The measurement of caloric values is one of the most important ways in ecology research. Sun et al. (1993)pointed out that the most importance of the measurement of caloric value is that it can reflect the changes of physiological activity and plant growth, and the variation in caloric equivalents for plants was a possible response to environment; Caloric value was an evaluation index of plant growth.So far, relevant researches in the energy characteristics of forest ecosystems at home and abroad mainly include:biomass and energy production, energy flow and energy conversion efficiency (Srivastava, 1995; Lin et al., 1996; Lin, 1999); dynamics of caloric values and ecological adaptations (Lin et al., 2002; 2003).

In this study, analyses were completed to determine the monthly changes in caloric values of five Phoenix species in Palmae in Xiamen City.

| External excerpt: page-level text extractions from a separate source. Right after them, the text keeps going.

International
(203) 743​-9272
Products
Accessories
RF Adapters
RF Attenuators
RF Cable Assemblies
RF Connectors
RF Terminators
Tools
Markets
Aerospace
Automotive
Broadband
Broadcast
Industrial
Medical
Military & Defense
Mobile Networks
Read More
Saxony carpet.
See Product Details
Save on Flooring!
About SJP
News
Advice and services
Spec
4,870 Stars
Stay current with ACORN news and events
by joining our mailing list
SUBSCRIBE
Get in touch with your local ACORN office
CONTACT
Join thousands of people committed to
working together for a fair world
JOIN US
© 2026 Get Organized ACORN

Palmae is a rare family in Monocotyledoneae of tree-dwelling, broad-sclerophyll and developed vascular system, mainly distributed in tropical (Ma, 1998).Because of abundant species and flourishing habit and characteristic, Palmae species are mainly used to plant in southern cities of China. Therefore, we selected Phoenix species of Palmae, to determine the monthly changes of ash contents, gross caloric values and ash-free caloric values in the leaves to recognize the ecological adaptability of plants, in purpose to provide the theoretical support for protection, development and management of the Palmae plants.

1 Materials and Methods

The research was carried out at Xiamen Botanical Garden. The climate is southern subtropical monsoon, with an average annual temperature of 21.1℃, an average annual precipitation of 1 036mm, and a relative humidity of 80%.The soil under Palmae plants is sandy earth, with 2 cm thick organic litter matter layer at the surface. The selected 5 Phoenix species were P. hanceana, P. paludosa, P. roebelenii, P. dactylifera, and P. canariensis.

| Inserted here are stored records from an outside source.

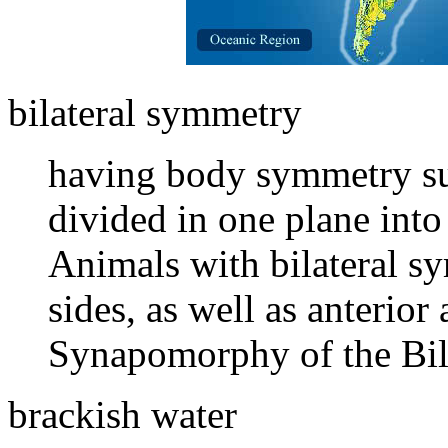
bilateral symmetry
having body symmetry suc
divided in one plane into
Animals with bilateral s
sides, as well as anterior
Synapomorphy of the Bila
brackish water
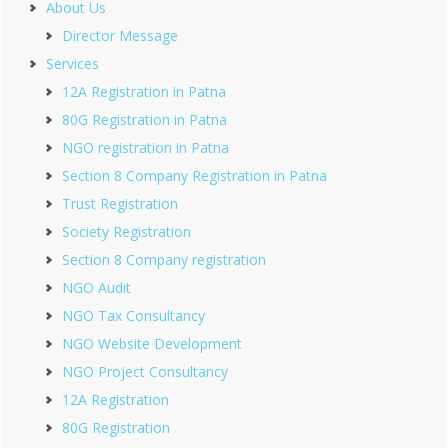
About Us
Director Message
Services
12A Registration in Patna
80G Registration in Patna
NGO registration in Patna
Section 8 Company Registration in Patna
Trust Registration
Society Registration
Section 8 Company registration
NGO Audit
NGO Tax Consultancy
NGO Website Development
NGO Project Consultancy
12A Registration
80G Registration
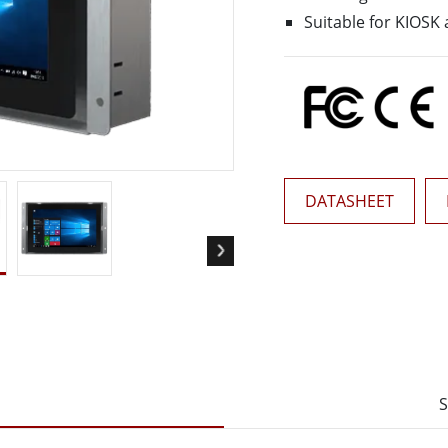
More
Suitable for KIOSK 
& Gas, ATEX Grade
AI Computer
Grade Rugged Tablet
Edge AI Mobility
Grade Rugged Handheld
Edge AI Panel PCs
Grade Panel PCs
Edge AI Computing
More
DATASHEET
S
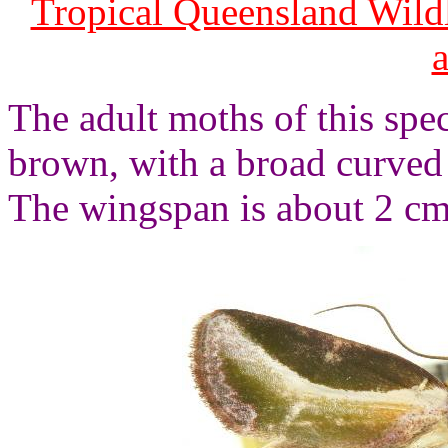
Tropical Queensland Wild
The adult moths of this spec
brown, with a broad curved 
The wingspan is about 2 cm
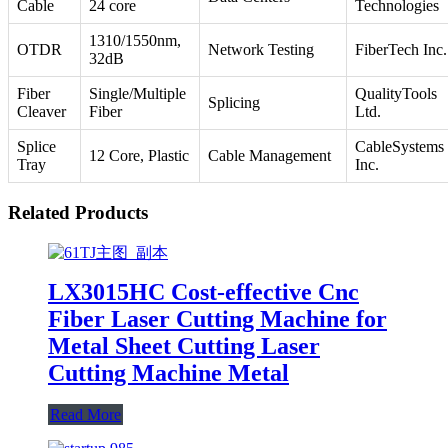
Cable
24 core
Technologies
1310/1550nm,
OTDR
Network Testing
FiberTech Inc.
32dB
Fiber
Single/Multiple
QualityTools
Splicing
Cleaver
Fiber
Ltd.
Splice
CableSystems
12 Core, Plastic
Cable Management
Tray
Inc.
Related Products
LX3015HC Cost-effective Cnc
Fiber Laser Cutting Machine for
Metal Sheet Cutting Laser
Cutting Machine Metal
Read More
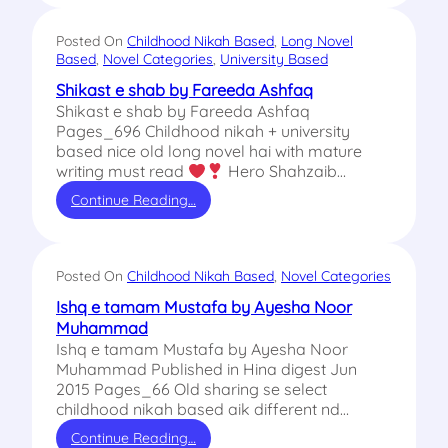
Posted On
Childhood Nikah Based
, 
Long Novel
Based
, 
Novel Categories
, 
University Based
Shikast e shab by Fareeda Ashfaq
Shikast e shab by Fareeda Ashfaq
Pages_696 Childhood nikah + university
based nice old long novel hai with mature
writing must read
Hero Shahzaib…
Continue Reading…
Posted On
Childhood Nikah Based
, 
Novel Categories
Ishq e tamam Mustafa by Ayesha Noor
Muhammad
Ishq e tamam Mustafa by Ayesha Noor
Muhammad Published in Hina digest Jun
2015 Pages_66 Old sharing se select
childhood nikah based aik different nd…
Continue Reading…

The leaf materials used in the caloric determinations were collected at the end of every month from July 2000 to June 2001;all sample collection and work procedures were described in detail by Lin et al. (2003).The monthly mean air temperature and rainfall were shown in Tab. 1.

All the leaf samples were dried at 80 ℃, milled to pass through a 40-mesh sieve, and then stored in a desiccator until analysis. The caloric value per gram dry weight (referred to below as gross caloric value, GCV)was determined by burning samples in a GR-3500 Oxygen Bomb Calorimeter at 20℃.At least two measurements were made per sample (Yang, 1982); the ash content was determined by the ashing method (550 ℃, 5 h).Caloric value per gram ash-free dry weight (referred to below as ash-free caloric value, AFCV)was calculated as AFCV=GCV (1-Ash%).

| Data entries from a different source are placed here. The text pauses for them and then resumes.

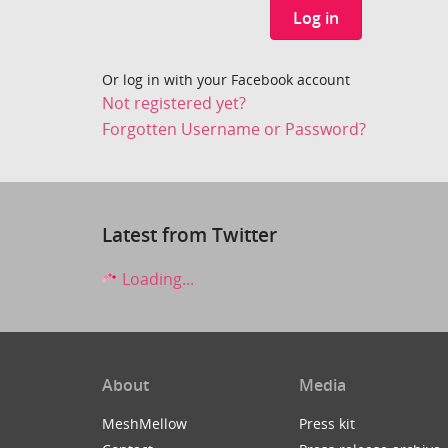
Log in
Or log in with your Facebook account
Not registered yet?
Forgotten Username or Password?
Latest from Twitter
Loading...
About
Media
MeshMellow
Press kit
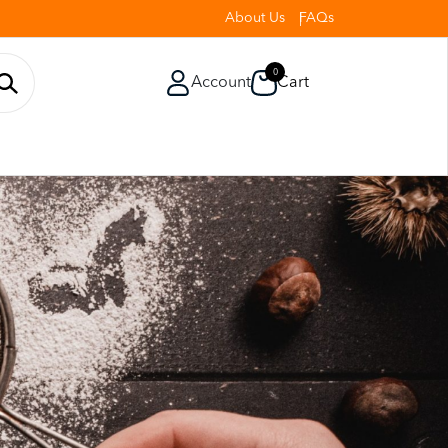
About Us
FAQs
0
Account
Cart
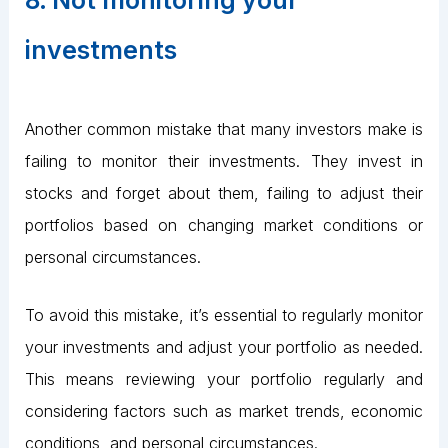
8. Not monitoring your
investments
Another common mistake that many investors make is
failing to monitor their investments. They invest in
stocks and forget about them, failing to adjust their
portfolios based on changing market conditions or
personal circumstances.
To avoid this mistake, it’s essential to regularly monitor
your investments and adjust your portfolio as needed.
This means reviewing your portfolio regularly and
considering factors such as market trends, economic
conditions, and personal circumstances.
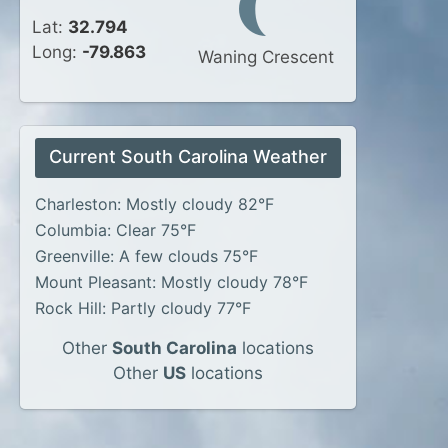
Lat:
32.794
Long:
-79.863
Waning Crescent
Current South Carolina Weather
Charleston: Mostly cloudy 82°F
Columbia: Clear 75°F
Greenville: A few clouds 75°F
Mount Pleasant: Mostly cloudy 78°F
Rock Hill: Partly cloudy 77°F
Other
South Carolina
locations
Other
US
locations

The coefficient of variation between replicates was less than 2% for gross caloric value and ash content.

2 Results and Discussion 2.1 Ash content

Ash content is the total of ash elements; it varies among plant species and during plant development (Lin et al., 2001b).P. roebelenii had the same seasonal trends as P. hanceana(Fig. 1), and the range of P. roebelenii (6.20% ~ 8.93%)was significantly higher than P. hanceana (3.59% ~ 6.94%)(P < 0.000 1).

P. canariensis had the same seasonal trends as P. dactylifera. The range of P. paludosa(7.25% ~ 10.39%), P. canariensis(7.12% ~ 10.09%) and P. dactylifera(7.01% ~ 10.00%)was similar, and the differences were not significant by t test(P > 0.05).P. canariensis, P. dactylifera and P. paludosa had higher ash contents than P. roebelenii (P < 0.05) and P. hanceana(P < 0.000 1).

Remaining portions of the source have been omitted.